Entaglement and hidden variables

[comote]

Maybe I am missing something, but isn't equation (42) just the Schmidt decomposition?

http://en.wikipedia.org/wiki/Schmidt_decomposition

 

[andreab1987]

I am sure you are an expert in your field (whatever it is), but it does not mean that you know everything about QM.

I have explained the reason why eq.42 is wrong and you have raised no counter arguments; you have only said that it is correct because someone else think it is correct, and this is not a valid argument.

I give you another argument proving that the so called "theory of quantum measurement" of the appendix quoted before, is wrong .

In standard quantum mechanics the probability of measuring a specific value q of momentum is given by the square modulus of the coefficient c_q in the decomosition of the electron wave function. This value is calculated for the wave function of the electron BEFORE the measurement (say at t=0), i.e. for the wave funtion of the electron only, without any interaction with the detector.
On the contrary, in the hidden variable theory, this probability is calculated after the measument has occurred, since the needle is explicitly considered; so the value of c_q is calculated at an instant t successive AFTER the measuremet.
Since in real measurements the eigenfunctions of the electron momentum are not eigenfunctions of the interaction hamiltonian, the value of c_q(t=0) is different from c_q(t), which means that the two probabilities are different.
In other words, the de-broglie bohm theory does not reproduce the standard quantum mechanics results (as it is said also in eq. 39). Since experiments confirm standard quantum mechanics, this is again sufficent to prove that both "quantum theory of measurement" and hidden variable theories are wrong.

 

[andreab1987]

Maybe I am missing something, but isn't equation (42) just the Schmidt decomposition?
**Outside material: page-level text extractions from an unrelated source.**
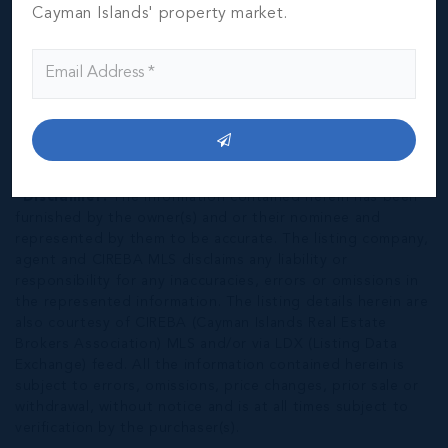
Cayman Islands' property market.
*Disclaimer:
The information contained herein has been
furnished by the owner(s) and or their nominee and
represented by them to be accurate. The listing company,
agent and CIREBA MLS disclaims any liability or
responsibility for any inaccuracies, errors or omissions in
the represented information. The listing details herein are
also courtesy of CIREBA (Cayman Islands Real Estate
Brokers Association) MLS and/or via LDX (Listing Data
Exchange) feed. All the information contained herein is
subject to errors, omissions, price changes, prior sale or
withdrawal, without notice and is at all times subject to
verification by the purchaser(s).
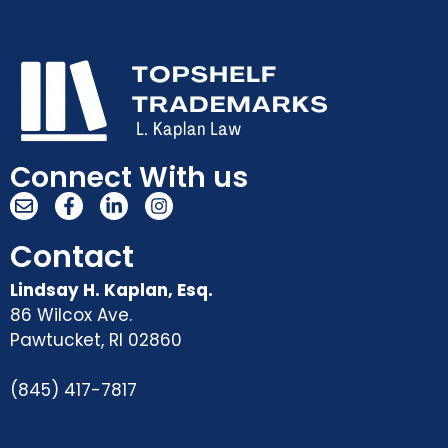
Connect With us
Contact
Lindsay H. Kaplan, Esq.
86 Wilcox Ave.
Pawtucket
,
RI
02860
(845) 417-7817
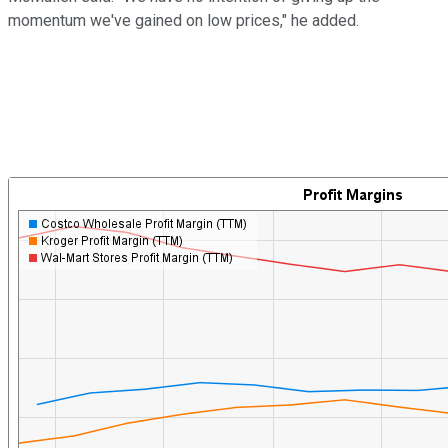
momentum we've gained on low prices," he added.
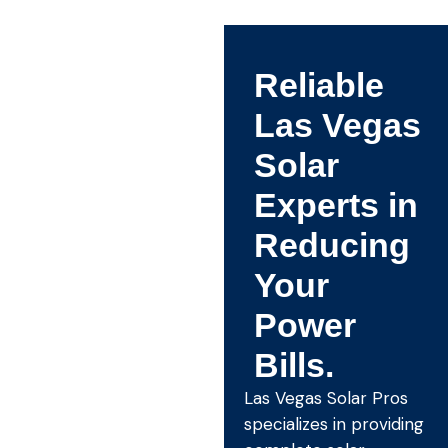
Reliable
Las Vegas
Solar
Experts in
Reducing
Your
Power
Bills.
Las Vegas Solar Pros
specializes in providing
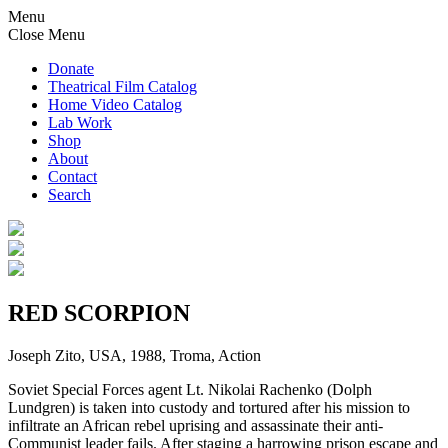
Menu
Close Menu
Donate
Theatrical Film Catalog
Home Video Catalog
Lab Work
Shop
About
Contact
Search
RED SCORPION
Joseph Zito, USA, 1988, Troma, Action
Soviet Special Forces agent Lt. Nikolai Rachenko (Dolph
Lundgren) is taken into custody and tortured after his mission to
infiltrate an African rebel uprising and assassinate their anti-
Communist leader fails. After staging a harrowing prison escape and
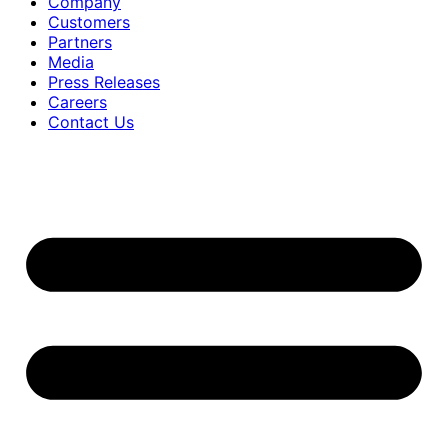
Company
Customers
Partners
Media
Press Releases
Careers
Contact Us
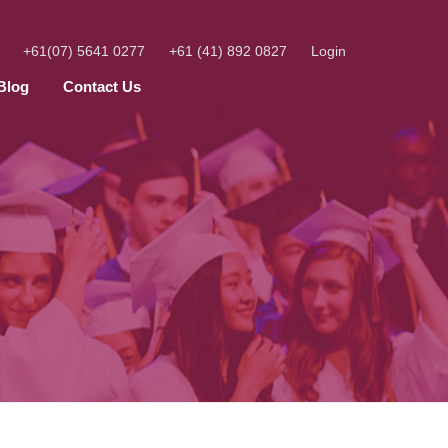
+61(07) 5641 0277
+61 (41) 892 0827
Login
Blog
Contact Us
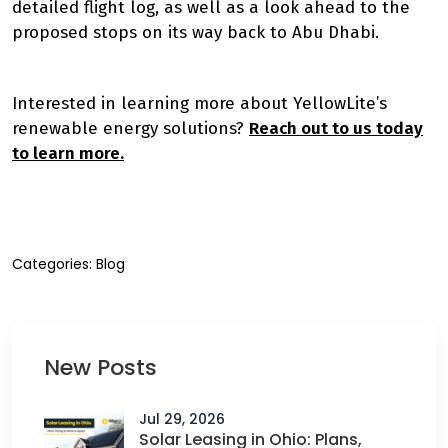
detailed flight log, as well as a look ahead to the
proposed stops on its way back to Abu Dhabi.
Interested in learning more about YellowLite’s
renewable energy solutions?
Reach out to us today
to learn more.
Categories:
Blog
New Posts
Jul 29, 2026
Solar Leasing in Ohio: Plans,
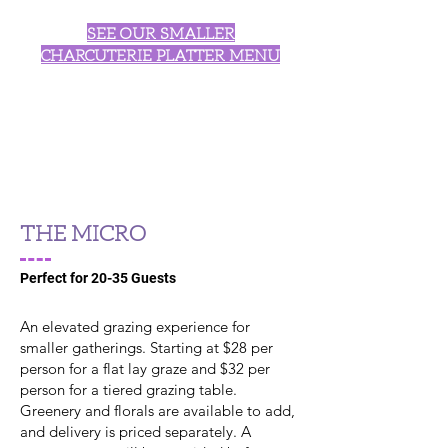
SEE OUR SMALLER
CHARCUTERIE PLATTER MENU
THE MICRO
Perfect for 20-35 Guests
An elevated grazing experience for
smaller gatherings. Starting at $28 per
person for a flat lay graze and $32 per
person for a tiered grazing table.
Greenery and florals are available to add,
and delivery is priced separately. A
http://en.wikipedia.org/wiki/Schmidt_decomposition

No it isn't.

In fact Schmidt theorem says that:

For any vector v in the tensor product , there exist orthonormal sets u and v ...

this means that the two orthonormal sets are in general different for any different vector v; in other words they depend on the choice of v, but there are no fixed orthonormal sets which can be used for every vector v.

In the case of eq. 42 the orthonormal sets is chosen with eigenvectors of the operator A corresponding to the quantity to be measured; so this orhonormal sets does not depend on the vector v, i.e. the wave function of the electron.

 

[Demystifier]

I have explained the reason why eq.42 is wrong and you have raised no counter arguments; you have only said that it is correct because someone else think it is correct, and this is not a valid argument.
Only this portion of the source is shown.